For some reason it passes for $$$MAGIC = 30$$$.
Someone please explain why simple binary search doesnt work for E? I ran Binary Search on the biggest size of carrot, and for each carrot, computed how many carrots it needs to be split so that largest piece cannot be larger than mid, and then split this carrot as evenly as possible. But this is not working.
The code is below:
Got it, its just wrong. We may also consider example case $$$n = 2, k = 5$$$, $$$a = [20, 60]$$$ then there is no way to get all sizes less than a value x and number of pieces exactly 5.
+1 for the input.
My solution for problem F is very different and am proud of myself to proved it, coded it up, and got it accepted!

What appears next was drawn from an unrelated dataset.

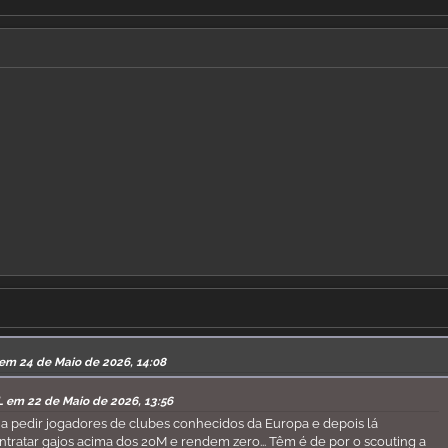
 em 24 de Maio de 2026, 14:08
L em 22 de Maio de 2026, 13:56
a pedir jogadores de clubes conhecidos da Europa e depois lá
tratar gajos acima dos 20M e rendem zero... Têm é de por o scouting a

I became surprise when I saw the solution of the author.
Here is my code: https://mirror.codeforces.com/contest/1428/submission/115365132.
Just a short explanation of my solution: Draw a table (on a paper), where rows are the index of strings, and each column (from 0 to n) shows the number of continuous ones if we end at index r (at row r). If you fill out the table on the paper, you'll see when we have a '0' or '1' in the string, how the values for each row changes, which highly depends on the values in the previous row.
The solution runs in O(n log n) and uses segment tree + lazy propagation technique.
How to solve Problem E Carrot for rabbits with k<=1e18 . Original version is very good but curious to know the solution for larger contraints.